Transcribed page contents
↓
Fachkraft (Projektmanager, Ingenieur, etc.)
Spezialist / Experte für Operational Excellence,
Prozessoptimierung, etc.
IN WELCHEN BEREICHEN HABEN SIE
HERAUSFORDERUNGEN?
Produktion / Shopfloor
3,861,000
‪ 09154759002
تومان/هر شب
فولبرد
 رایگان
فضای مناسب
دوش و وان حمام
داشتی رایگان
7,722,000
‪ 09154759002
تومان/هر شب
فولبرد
↑
↓
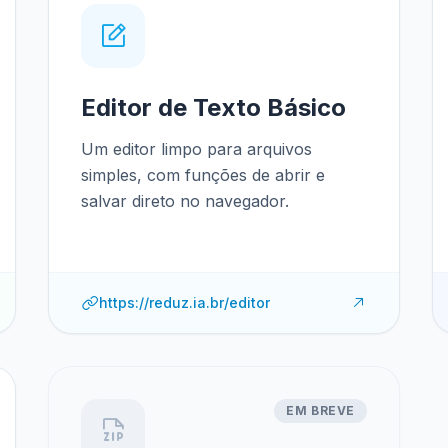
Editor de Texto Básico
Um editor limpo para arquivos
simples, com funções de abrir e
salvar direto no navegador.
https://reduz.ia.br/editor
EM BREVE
↑
↓
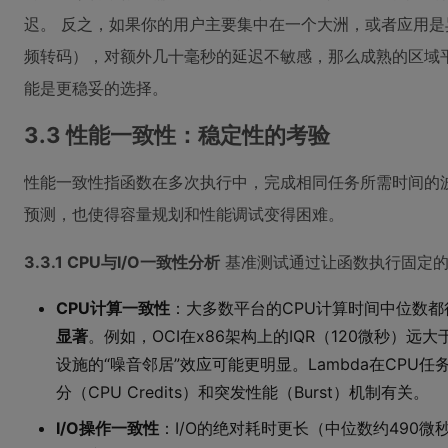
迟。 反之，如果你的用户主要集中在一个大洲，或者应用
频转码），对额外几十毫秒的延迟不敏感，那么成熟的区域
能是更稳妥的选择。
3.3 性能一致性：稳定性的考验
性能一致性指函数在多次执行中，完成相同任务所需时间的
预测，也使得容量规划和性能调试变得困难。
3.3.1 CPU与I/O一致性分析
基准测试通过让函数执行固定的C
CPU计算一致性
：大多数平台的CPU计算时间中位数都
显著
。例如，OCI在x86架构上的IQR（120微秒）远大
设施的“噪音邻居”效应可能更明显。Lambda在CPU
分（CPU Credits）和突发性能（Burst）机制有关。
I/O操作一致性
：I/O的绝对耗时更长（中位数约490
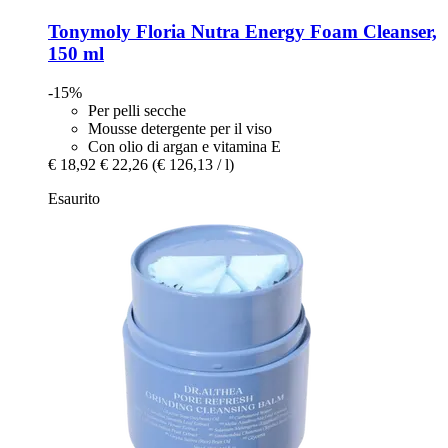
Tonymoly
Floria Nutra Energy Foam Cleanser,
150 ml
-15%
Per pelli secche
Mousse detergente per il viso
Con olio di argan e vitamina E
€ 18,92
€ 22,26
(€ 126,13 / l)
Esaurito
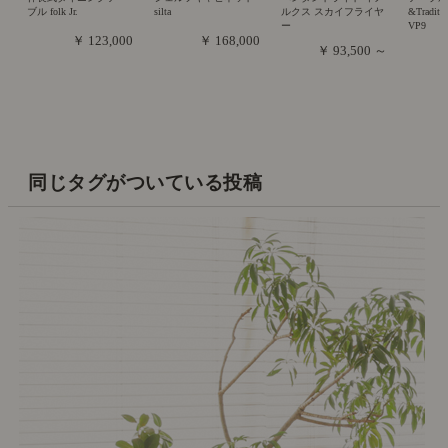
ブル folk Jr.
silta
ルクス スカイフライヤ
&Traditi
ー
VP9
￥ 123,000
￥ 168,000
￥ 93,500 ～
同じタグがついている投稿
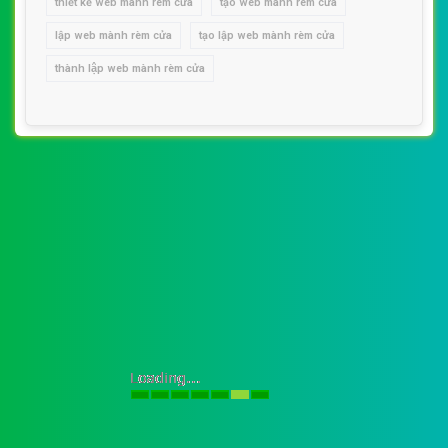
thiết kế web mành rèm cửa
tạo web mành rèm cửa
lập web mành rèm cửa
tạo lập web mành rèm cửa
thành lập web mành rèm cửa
↑
Requirement
Among the lines of the preceding data, which ones hold the word "mành"? List them.

Solution
thiết kế web mành rèm cửa
tạo web mành rèm cửa
lập web mành rèm cửa
tạo lập web mành rèm cửa
thành lập web mành rèm cửa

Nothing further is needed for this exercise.